SBIR-STTR Award

Diamond electron amplifiers (DEA) are able to greatly increase the number of electrons emitted from a source while at the same time improving the quality of the amplified electron beam, e.g., producing low emittance and narrow energy spread beams. During Phase I, we propose to 1) perform experiments on a testbed DEA, 2) enhance an existing analytical model of the DEA using data from the testbed DEA, and 3) investigate ways to improve the DEA performance. These results will be used to design a prototype DEA that will be built and demonstrated during Phase II. We will also identify technical risks and methods for addressing them.

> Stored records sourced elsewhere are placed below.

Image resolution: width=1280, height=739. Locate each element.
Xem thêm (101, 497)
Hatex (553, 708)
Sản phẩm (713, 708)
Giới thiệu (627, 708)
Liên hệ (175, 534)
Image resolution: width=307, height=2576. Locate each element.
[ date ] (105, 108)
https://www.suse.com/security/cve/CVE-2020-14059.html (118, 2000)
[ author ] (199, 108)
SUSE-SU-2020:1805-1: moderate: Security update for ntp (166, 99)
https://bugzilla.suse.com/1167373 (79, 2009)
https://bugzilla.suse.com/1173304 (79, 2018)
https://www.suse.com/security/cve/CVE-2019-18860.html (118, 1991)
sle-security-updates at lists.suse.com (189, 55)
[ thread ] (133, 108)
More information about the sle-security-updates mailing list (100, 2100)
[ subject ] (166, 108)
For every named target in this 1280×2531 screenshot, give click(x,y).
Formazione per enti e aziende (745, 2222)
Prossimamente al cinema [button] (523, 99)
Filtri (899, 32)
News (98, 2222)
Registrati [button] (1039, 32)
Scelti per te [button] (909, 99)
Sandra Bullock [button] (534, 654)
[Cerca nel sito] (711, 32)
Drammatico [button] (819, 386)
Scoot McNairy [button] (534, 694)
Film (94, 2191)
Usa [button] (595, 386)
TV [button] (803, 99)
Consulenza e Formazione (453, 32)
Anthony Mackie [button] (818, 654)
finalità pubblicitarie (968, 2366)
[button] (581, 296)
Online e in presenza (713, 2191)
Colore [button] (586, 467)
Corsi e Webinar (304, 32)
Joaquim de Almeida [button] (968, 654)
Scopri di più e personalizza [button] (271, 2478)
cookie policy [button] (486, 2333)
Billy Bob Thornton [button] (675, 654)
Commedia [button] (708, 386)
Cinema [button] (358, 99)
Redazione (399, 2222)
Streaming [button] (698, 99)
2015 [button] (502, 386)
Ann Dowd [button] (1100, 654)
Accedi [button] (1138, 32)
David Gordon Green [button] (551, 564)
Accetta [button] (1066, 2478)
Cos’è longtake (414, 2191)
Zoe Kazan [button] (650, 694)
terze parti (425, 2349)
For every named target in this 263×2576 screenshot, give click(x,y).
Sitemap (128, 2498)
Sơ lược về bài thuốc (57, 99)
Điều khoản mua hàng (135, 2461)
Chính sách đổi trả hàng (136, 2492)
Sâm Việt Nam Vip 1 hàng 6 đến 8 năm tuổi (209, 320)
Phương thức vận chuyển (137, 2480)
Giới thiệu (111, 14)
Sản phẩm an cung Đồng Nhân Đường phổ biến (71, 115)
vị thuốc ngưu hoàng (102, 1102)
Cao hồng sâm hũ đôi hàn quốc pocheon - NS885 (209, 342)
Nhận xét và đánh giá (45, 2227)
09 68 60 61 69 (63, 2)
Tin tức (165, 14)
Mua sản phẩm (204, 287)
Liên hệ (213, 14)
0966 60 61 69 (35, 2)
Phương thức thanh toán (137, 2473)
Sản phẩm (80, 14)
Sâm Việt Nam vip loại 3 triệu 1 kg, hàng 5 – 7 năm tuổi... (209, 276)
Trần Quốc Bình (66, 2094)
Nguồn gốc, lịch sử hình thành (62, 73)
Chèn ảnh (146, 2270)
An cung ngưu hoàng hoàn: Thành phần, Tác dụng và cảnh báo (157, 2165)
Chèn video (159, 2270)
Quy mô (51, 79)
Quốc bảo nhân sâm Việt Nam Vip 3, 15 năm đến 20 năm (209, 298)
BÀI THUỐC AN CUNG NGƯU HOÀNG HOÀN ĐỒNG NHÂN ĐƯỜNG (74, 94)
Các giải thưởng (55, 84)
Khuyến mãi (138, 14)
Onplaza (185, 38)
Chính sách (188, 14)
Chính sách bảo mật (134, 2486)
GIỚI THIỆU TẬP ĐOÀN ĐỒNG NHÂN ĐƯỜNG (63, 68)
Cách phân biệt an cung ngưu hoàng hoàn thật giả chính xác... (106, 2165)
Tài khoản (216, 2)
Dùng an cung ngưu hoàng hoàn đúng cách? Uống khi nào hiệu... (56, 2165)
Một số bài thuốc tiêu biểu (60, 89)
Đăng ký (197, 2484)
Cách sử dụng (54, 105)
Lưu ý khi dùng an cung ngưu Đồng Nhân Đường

Diamond has proven to be a superb material for cathodes. Experiments have demonstrated the ability of diamond wafers to emit over 200 secondary electrons for each primary electron that enters the wafer. These secondary electrons emerge from the diamond with very low energy and very low energy spread, thereby creating a high-quality electron beam (e-beam) with inherently low emittance. Thus, a diamond electron amplifier (DEA) is able to convert a poor quality primary e-beam, such as from a thermionic gun, into a high-quality e-beam with much higher charge than the primary e-beam. Moreover, this e-beam quality can be better than the quality from photocathodes, and does not require a complex UV laser system to drive the process. Diamond has high thermal conductivity, which permits effective cooling to minimize thermal emittance. Unlike bi-alkali photocathodes, diamond cathodes are very robust with the potential for long lifetimes. The primary objective during Phase II is to build and test a DEA electron source prototype that was analyzed and designed during Phase I. The prototype will deliver 100 keV electrons at 3 MHz repetition rate with an average current of 0.3 mA and a peak current of >100 mA. This satisfies the target specifications for the Phase II prototype. In addition, preliminary lifetime data will be obtained.